И еще ведь она была с ним в паре — один и еще один, — и он чувствовал уже сейчас, как после ее смерти он останется в одиночестве. Эти детские страхи, особенно сильные перед сном, заставляли его долго бодрствовать, но, когда он засыпал наконец не в люльке, а на той кровати, что стояла в темной смежной комнате и которую поставили вместо люльки, он видел загадочные и странные картины, какие-то обрывки истории рода. Из глубины времени его будоражили видения охоты — скалы, бегущая лань, убийство. Вокруг пески и кочевые верблюды, костры. В другом сне — дерзкие, пугающие лица, темные, глубокие пещеры, где жили его предки. Все это приходило как память, никогда не виданное им, но живущее в нем, переданное ему ушедшими, через них, их память и сновидения, чтобы мог он потом вместе с опытом своей жизни передать всю историю рода дальше, рода, ставшего в этом поколении еще более богатым памятью от смешения с родом кочевников и строителей, откуда вышел его отец.
Память рода волновала не только его, часто в воскресные дни семья садилась кругом на коврике во дворе, чтобы поделиться сновидениями, собирались стихийно, первой, например, садилась бабушка и окликала Амона:
— Ну-ка, расскажи, что тебе снилось? — И на зов ее прибегал не только Амон. Мать и отец тоже выходили из комнат, оставив дела, как будто приглашали их на семейный ритуал. Все желали высказаться, освободиться, послушать, словно от искусного начала и конца этого ритуала зависело благополучие в семье.
Отец рассказывал, как он просыпался не раз ночью, убегая от тягостного сна, но стоило ему снова заснуть, как сновидения продолжались с прерванной картины. А видел он, как убивали его предка и что насильником, вне сомнения, был родственник убитого, ибо через человека чужого не передавалась бы ему эта далекая тайна. И вот теперь вдруг, через столько лет, увиденная убийцей картина ожила во сне отца, чтобы стал он свидетелем.
— Как будто моя совесть должна отвечать за то, что было в нашем роду до меня, — прибавил отец, и никто не стал его утешать, принимая вызов рода как должное.
Бабушке же снилась более мирная картина: девочка среди скал ищет пропавшую овцу, а с крыши дома наблюдает за ней ее отец, почему-то размахивая шестом с конским хвостом на конце. И, рассказывая это, бабушка даже всплакнула, ибо была уверена, что девочка — это ее мама и случилось это в те годы, когда самой бабушки еще не было на свете.
— Странно, — сказала она, — все равно ведь каждый живет по-своему, учась на собственных ошибках, а опыт рода остается в стороне, как нечто мертвое и ненужное. Он приходит лишь в сон, и ничего оттуда нельзя взять; живи я в деревне, ведь у меня тоже могла бы пропасть овца и я тоже, как мать, искала бы ее, хотя то, что я увидела из ее жизни, должно меня научить осторожности… Видно, у каждого овца пропадает по-разному…
— Серо и скучно было бы так жить, — согласился с ней отец, — если бы все шагали по одним и тем же следам. Каждый хочет пробираться через новое и тайное, а это и есть смысл и его судьба.

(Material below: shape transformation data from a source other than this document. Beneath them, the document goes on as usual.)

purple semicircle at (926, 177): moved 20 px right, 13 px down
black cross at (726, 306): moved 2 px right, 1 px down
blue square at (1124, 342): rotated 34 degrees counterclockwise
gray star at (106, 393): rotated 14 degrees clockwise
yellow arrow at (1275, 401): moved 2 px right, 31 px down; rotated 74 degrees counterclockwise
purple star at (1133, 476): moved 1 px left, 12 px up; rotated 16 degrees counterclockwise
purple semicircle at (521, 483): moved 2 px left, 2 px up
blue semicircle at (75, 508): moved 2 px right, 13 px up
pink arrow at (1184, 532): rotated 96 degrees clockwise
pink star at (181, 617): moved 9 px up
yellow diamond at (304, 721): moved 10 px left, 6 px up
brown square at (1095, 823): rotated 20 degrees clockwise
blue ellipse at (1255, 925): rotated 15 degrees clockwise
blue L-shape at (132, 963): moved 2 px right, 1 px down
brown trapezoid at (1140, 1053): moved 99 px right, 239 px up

Чувствовал он по лицам взрослых, что невинный разговор их, начавшийся со сновидений, закончился не очень приятно, вот поэтому-то никто не поддержал отца, а он, видимо, рад был этому, ибо едва все умолкли, как отец, не вставая с места, потянулся к кровати — под ней, закрытая подушкой, лежала прохладная дыня, отец озорно присвистнул, подбрасывая ее и ловя на лету.
Бабушка не любила дыни, принесли ей поднос с персиками с красной, чуть треснувшей кожурой, из-под которой в нетерпении выступали капли сока, столь ароматного, что вкус его чувствовался во рту еще задолго до первого прикосновения.
Как будто зная точный час этого пиршества, всегда в воскресенье приходил какой-нибудь гость, и все вставали, приглашая его на фруктовый завтрак.
— Благословенно, благословенно, — говорил гость, кланяясь всем. И все тоже кланялись ему, не замечая великодушно комизма: ведь когда пятеро кланяются одному, то этот один должен чувствовать себя, по меньшей мере, принцем. Но это был не принц, просто робкий сосед заглянул к ним в свободный день узнать, все ли благополучно здесь, чтобы потом передать добрую весть дальше, всей улице, ибо считалось непристойным самим заявлять всем о собственном благополучии — для этого и приходил человек, которого звали все соглядатаем.
Этим словом обычно награждают следящего за чем-то тайно и замышляющего зло, но приходящий сосед, хотя он тоже действовал тайно, все же был в отличие от того, зловредного соглядатая добродушным соглядатаем.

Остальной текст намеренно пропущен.